Lá de dentro vinham barulhos cada vez mais pesados, como se
tudo estivesse sendo destruído. Em baixo, diziam perceber o teto
balançar; e que, às vezes, a lâmpada pendurada pelo
fio oscilava como um pêndulo. Arregalavam os olhos para cima. Assustavam-se
com o barulho da porta se abrindo. Às vezes descia sujo, despenteado.
Outras vezes vinha de banho tomado, a barba feita. Ele trancava
a porta, passava, como se não fosse deste mundo, voltava, trancava-se.
Os barulhos recomeçavam. Soltava altas gargalhadas, entre ruídos
de pulos, corridas e tombos, arrastar de coisas, pancadas de objetos
caindo. Por vezes, o silêncio da noite era cortado por gritos
selvagens de elefante, vindos do seu quarto. Os embrulhos com que
entrava e saía aumentavam de tamanho. Vinha com braçadas
de mato, capim, galhos e folhas; voltava à rua com sacos de
estopa cheios, que retornavam para casa vazios. Tentou-se espionar
pelo buraco da fechadura, sempre tampado, e pela alta janela, trancada
e vedada. Essas tentativas foram desestimuladas por baldes de água
suja e fedorenta lançados sobre algumas cabeças. O cheiro
que vinha do quarto atingiu níveis insuportáveis, repugnantes.

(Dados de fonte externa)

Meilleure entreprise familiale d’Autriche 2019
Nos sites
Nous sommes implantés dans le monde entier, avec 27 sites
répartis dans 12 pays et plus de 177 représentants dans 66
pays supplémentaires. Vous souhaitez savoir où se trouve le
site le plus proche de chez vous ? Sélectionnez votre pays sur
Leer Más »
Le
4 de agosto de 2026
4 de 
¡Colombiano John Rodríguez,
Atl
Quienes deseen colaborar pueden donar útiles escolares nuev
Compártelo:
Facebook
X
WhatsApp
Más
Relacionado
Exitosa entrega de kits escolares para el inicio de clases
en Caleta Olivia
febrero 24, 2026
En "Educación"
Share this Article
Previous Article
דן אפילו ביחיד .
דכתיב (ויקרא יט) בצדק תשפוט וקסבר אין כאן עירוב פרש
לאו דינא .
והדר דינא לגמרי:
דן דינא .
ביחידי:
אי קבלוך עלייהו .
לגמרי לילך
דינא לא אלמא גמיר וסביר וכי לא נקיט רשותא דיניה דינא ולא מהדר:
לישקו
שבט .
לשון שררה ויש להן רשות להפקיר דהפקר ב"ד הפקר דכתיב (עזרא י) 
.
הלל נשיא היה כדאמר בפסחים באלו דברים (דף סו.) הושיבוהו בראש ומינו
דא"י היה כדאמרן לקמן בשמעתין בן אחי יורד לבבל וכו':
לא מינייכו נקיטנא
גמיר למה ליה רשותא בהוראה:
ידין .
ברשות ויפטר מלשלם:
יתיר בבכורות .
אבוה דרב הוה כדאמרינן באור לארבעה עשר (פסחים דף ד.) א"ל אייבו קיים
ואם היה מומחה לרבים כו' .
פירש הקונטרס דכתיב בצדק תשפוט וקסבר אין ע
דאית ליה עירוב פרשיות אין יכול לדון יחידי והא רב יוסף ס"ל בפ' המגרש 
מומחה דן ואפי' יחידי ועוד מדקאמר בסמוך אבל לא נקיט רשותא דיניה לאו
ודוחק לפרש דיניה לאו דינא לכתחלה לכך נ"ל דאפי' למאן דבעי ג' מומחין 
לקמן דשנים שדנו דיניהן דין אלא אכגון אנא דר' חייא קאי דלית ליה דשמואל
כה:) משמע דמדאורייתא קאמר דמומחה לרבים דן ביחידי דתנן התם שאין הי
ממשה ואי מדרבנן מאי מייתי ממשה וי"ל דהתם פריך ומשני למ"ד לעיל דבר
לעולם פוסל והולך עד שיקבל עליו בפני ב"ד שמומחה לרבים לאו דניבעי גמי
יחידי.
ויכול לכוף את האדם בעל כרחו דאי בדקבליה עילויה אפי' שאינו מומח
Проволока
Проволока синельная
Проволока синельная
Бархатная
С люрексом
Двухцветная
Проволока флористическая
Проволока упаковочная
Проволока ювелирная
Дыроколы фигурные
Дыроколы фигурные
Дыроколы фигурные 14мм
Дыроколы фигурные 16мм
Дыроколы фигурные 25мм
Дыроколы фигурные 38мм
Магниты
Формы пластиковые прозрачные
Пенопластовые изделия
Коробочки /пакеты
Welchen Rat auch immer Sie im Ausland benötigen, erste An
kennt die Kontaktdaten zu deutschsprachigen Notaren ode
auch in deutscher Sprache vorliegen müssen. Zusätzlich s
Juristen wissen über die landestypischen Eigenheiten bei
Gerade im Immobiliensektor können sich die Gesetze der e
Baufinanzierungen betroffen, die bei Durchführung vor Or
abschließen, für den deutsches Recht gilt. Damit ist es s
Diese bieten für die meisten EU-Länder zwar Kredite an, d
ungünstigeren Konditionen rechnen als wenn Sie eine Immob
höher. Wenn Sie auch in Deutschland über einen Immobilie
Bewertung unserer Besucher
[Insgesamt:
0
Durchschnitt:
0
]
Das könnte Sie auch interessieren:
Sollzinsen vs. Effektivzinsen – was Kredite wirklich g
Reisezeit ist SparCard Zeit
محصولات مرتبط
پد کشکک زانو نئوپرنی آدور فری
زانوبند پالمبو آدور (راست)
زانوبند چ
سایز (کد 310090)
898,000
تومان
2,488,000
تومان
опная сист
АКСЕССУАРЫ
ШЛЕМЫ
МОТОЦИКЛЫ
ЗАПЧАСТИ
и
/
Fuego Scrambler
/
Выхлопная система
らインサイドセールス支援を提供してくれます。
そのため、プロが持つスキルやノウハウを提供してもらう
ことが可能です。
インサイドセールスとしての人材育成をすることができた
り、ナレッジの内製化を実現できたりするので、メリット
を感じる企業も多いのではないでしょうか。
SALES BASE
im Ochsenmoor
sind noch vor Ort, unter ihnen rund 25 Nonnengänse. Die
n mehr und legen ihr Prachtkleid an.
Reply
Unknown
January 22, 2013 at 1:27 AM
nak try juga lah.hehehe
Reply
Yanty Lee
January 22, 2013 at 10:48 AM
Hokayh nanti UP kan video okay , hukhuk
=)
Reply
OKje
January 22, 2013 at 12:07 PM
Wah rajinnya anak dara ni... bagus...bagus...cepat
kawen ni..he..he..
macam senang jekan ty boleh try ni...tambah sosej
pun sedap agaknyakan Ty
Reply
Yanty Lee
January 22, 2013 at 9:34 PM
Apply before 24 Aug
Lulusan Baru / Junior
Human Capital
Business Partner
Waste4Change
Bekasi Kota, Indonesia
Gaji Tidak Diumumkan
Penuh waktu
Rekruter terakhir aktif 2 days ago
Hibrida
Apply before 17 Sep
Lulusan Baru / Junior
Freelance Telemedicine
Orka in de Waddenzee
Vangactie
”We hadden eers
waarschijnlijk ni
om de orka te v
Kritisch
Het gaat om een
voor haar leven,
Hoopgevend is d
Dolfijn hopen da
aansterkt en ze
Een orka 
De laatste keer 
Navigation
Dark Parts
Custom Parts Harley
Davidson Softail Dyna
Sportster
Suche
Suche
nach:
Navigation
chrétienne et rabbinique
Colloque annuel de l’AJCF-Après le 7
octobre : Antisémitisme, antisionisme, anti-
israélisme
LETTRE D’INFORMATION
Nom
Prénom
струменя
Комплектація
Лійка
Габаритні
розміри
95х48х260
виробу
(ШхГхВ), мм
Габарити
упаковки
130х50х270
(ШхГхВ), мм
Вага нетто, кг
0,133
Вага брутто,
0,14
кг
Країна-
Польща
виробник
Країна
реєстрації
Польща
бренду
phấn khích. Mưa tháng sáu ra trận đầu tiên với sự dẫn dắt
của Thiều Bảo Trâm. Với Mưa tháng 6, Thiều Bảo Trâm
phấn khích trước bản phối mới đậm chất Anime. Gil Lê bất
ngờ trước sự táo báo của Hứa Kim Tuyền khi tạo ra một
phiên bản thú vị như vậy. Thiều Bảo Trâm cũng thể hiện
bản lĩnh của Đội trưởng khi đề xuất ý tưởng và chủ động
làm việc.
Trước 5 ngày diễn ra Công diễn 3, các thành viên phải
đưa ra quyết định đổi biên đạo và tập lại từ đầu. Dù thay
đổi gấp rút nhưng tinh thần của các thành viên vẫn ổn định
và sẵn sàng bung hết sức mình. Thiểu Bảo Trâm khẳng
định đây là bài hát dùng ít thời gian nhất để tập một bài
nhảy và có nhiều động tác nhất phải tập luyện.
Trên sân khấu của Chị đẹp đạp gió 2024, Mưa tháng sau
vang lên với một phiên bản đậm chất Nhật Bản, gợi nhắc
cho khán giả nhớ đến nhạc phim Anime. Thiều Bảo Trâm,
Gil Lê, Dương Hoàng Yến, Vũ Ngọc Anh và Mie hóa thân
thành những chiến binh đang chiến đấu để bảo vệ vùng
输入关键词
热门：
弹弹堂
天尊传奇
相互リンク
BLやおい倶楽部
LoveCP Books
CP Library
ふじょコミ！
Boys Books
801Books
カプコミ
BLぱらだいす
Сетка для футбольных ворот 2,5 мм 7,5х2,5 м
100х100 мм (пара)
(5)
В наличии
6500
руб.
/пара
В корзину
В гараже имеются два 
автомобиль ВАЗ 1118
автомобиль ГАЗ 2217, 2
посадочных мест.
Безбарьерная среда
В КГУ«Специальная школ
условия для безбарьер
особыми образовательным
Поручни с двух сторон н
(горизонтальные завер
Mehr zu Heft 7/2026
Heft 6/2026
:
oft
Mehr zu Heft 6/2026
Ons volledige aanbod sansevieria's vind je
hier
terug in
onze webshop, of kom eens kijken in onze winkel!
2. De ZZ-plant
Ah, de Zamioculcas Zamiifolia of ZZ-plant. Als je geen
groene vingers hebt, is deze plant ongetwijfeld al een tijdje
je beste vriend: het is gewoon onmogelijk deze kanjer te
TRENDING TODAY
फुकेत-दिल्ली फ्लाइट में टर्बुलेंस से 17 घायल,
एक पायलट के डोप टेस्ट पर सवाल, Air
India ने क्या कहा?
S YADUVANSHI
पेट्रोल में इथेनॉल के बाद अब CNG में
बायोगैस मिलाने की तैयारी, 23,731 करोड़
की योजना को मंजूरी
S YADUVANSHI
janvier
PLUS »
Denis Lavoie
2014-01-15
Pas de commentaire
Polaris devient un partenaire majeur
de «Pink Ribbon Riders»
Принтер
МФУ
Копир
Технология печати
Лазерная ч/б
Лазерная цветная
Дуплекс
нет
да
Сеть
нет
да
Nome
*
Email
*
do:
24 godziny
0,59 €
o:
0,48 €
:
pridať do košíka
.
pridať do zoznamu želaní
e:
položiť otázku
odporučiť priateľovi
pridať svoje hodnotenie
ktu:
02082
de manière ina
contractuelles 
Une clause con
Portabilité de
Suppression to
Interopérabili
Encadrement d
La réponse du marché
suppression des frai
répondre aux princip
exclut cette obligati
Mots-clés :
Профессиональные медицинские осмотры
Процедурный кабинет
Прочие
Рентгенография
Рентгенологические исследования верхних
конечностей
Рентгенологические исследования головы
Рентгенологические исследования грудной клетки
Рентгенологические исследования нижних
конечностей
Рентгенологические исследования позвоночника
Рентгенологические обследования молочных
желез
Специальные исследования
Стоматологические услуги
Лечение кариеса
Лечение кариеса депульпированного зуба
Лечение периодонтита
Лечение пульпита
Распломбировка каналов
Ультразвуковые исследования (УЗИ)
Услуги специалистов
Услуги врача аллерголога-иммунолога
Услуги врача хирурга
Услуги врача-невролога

De manhã bem cedo, quando o sol nascia no horizonte, começava
o tum-tum-tum pesado e compassado, indo e vindo, que não deixava
ninguém dormir mais.
Um dia,
finalmente, quando ninguém agüentava mais, resolveu-se pela
adoção de providências drásticas. Não
era só por eles; era mais pelo bem dele mesmo, que, quem sabe, poderia
um dia voltar a ser normal, viver uma vida decente, de gente.
Ao ser interceptado na saída, manteve o olhar sereno
de quem adivinhava que um dia iria acontecer e que seria inútil
reagir. Apenas levantou a cabeça, pregou os olhos na porta do quarto
e deixou-se levar, com a sensação de nunca mais, as mãos
agarradas nos seus braços, conduzindo-o, o rosto banhado de
lágrimas, a família atrás, seguindo-o, todos cabisbaixos,
os mais velhos segurando a aba dos chapéus com as duas mãos,
como quem acompanha um enterro.
Quando a família retornou para casa, deixando-o internado
no hospício, traziam a mesma imagem de tristeza de quando
saíram, no dia anterior, para levá-lo. Havia aquele
silêncio profundo, sentia-se aquele vazio por dentro, aquela impressão
de nunca mais. Não tinha cura mesmo, não iria voltar.
Abriram
a porta da casa e entraram, de cabeça baixa. Espalharam-se
pelos assentos, quietos, os olhares perdidos, os olhos vermelhos, parecendo
um velório.
De repente,
o silêncio foi quebrado. De cima, veio o barulho descomunal, de
destruição, de raiva, de ódio, de coisas pesadas batendo,
arrastando, pulando e caindo, como nunca.
Os olhos espantados viram, cheios de horror, o teto abrir-se, com estrondo,
e dele brotar, entre uma nuvem de poeira, pedaços de
madeira e de alvenaria, bem em cima da sala, a formidável,
descomunal e gigantesca pata do elefante.